Mit dem Ende des Zweiten Weltkriegs hatte sich im von Kampfhandlungen unversehrten Schweden eine Situation ergeben, in der die Sozialdemokraten, die seit 1936 kontinuierlich an der Macht gewesen waren, den angestrebten egalitären Umbau der Gesellschaft endlich umsetzen konnten. Eine Bildungsexplosion und eine beispiellose Vermischung der sozialen Schichten war die Folge. Für den Ruf Schwedens als außenpolitische «moralische Supermacht» war unser Mordopfer, Olof Palme, zweifacher Premier von 1969 bis 1976 und von 1982 bis zu seinem Tod, maßgeblich verantwortlich. Er begriff die schwedische Bündnisfreiheit nicht als Verpflichtung, schweizerisch neutral zu Gräueltaten die Klappe zu halten, wie es während des Zweiten Weltkriegs unter dem Slogan «Ein Schwede schweigt» (En svensk tiger) üblich gewesen war. Er verstand sie als Freibrief, nach allen Seiten auszuteilen.
Francos Regime in Spanien nannte Palme eine «verdammte Mörderbande» (satans mördare), die kommunistische Regierung der Tschechoslowakei ein «Viehzeug der Diktatur» (diktaturens kreatur). Die Bombardierung Vietnams stellte er in eine Reihe mit den Verbrechen der Nazis und legte damit die diplomatischen Beziehungen zu den Vereinigten Staaten ein Jahr lang auf Eis. Palme war der erste westliche Regierungschef, der Fidel Castro in Kuba besuchte, und der erste, der sich mit Yassir Arafat traf. Eine Vielzahl antikolonialer Befreiungsbewegungen auf der ganzen Welt erhielten unter seiner Ägide politische und finanzielle Unterstützung, zum Beispiel der ANC in Südafrika, die Sandinisten in Nicaragua und die palästinensische Befreiungsorganisation PLO.
Palmes Tod raubte den Schweden, je nach Gesinnung, entweder ihren größten Staatsmann oder ihre liebste Hassfigur. Aus Panik über die schlechten Wahlergebnisse und aus Angst, den Anschluss an die sich rasant neoliberalisierende Weltwirtschaft zu verlieren, begannen die kopflosen Sozialdemokraten 1988 mit dem Kahlschlag des Wohlfahrtsstaats. 1989 fiel die Mauer: Das Spielfeld, auf dem Schweden sich international so gut hatte profilieren können, war Geschichte. 1995 folgte der Beitritt zur Europäischen Union, und mit der Bündnisfreiheit war es vorbei.
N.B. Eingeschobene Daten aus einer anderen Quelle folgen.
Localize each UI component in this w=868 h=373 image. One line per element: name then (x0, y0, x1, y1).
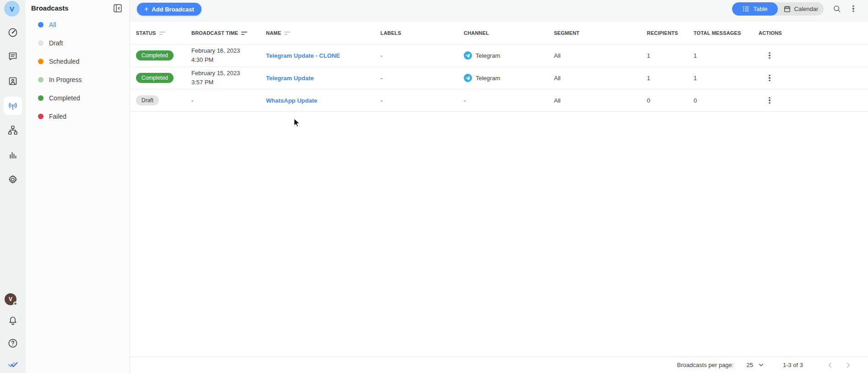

Bei Henning Mankell ist später zu lesen: «Man sagt, dass Schweden langsam und schleichend das Gesicht wechselte.»
Kurt Wallander und «die Veränderung»
«Danke für die Inspiration» – das hätte der Attentäter Palmes, wer auch immer es war, an Maj Sjöwall schreiben können: Tatsächlich war es Henning Mankell, der ihr bei Erscheinen seines ersten Wallander-Krimis 1991 ein so gewidmetes Exemplar zusandte. Sjöwall, zunächst geschmeichelt, bekundete später, sie sei kein Fan der Wallander-Romane. Sie fand sie überdeutlich, humorlos und viel zu brutal. Kurt Wallander ist noch viel depressiver als sein Vorgänger Martin Beck, neben einer Scheidung plagen ihn Diabetes, Insomnie und Amnesie, außerdem hat er versehentlich im Dienst jemanden erschossen. Das feine Gespür fürs Detail und die sozialkritische Stoßrichtung sind geblieben – es geht unter anderem um Ausländerfeindlichkeit (Mörder ohne Gesicht), skrupellose Superreiche (Der Mann, der lächelte) und Zwangsprostitution (Die fünfte Frau) –, doch der hintersinnige Humor, der bei Sjöwall/Wahlöö noch die Mordszenen zu leichtfüßig-morbidem Slapstick werden lässt (eines ihrer Opfer sagt «Aua, das tut weh», bevor es mit seinem Kopf in die Spaghetti sinkt), ist an den Schlüsselstellen verschwunden und flackert auch in Nebenszenen nur noch sporadisch auf.